ACTIVITY
Could you print the entries below exactly, starting at the line that contains "s & maybe others to inspire us, make us feel" and stopping after the last one?
=== RECORDS PROVIDED ===
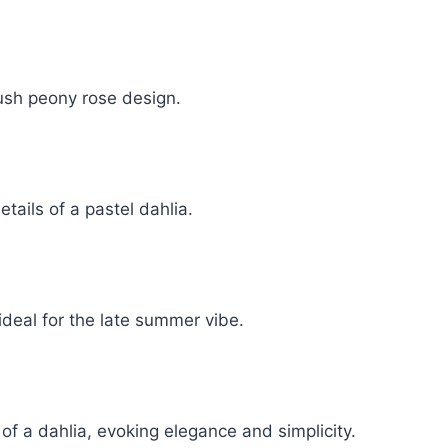
ush peony rose design.
tails of a pastel dahlia.
ideal for the late summer vibe.
 of a dahlia, evoking elegance and simplicity.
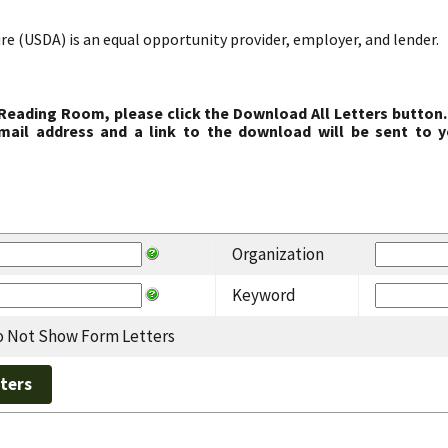
re (USDA) is an equal opportunity provider, employer, and lender.
 Reading Room, please click the Download All Letters button.
ail address and a link to the download will be sent to y
Organization
Keyword
 Not Show Form Letters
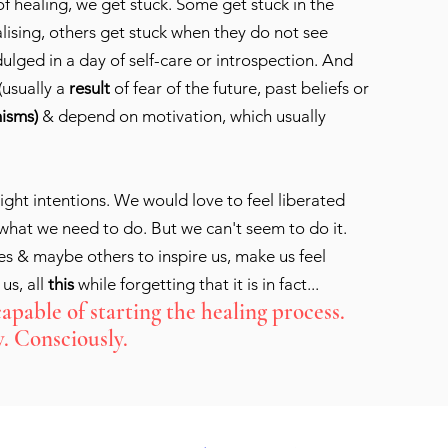
f healing, we get stuck. Some get stuck in the
lising, others get stuck when they do not see
dulged in a day of self-care or introspection. And
(usually a
result
of fear of the future, past beliefs or
isms)
& depend on motivation, which usually
ight intentions. We would love to feel liberated
hat we need to do. But we can't seem to do it.
s & maybe others to inspire us, make us feel
 us, all
this
while forgetting that it is in fact...
capable of starting the healing process.
. Consciously.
===
YOUR RESPONSE
s & maybe others to inspire us, make us feel
 us, all
this
while forgetting that it is in fact...
capable of starting the healing process.
. Consciously.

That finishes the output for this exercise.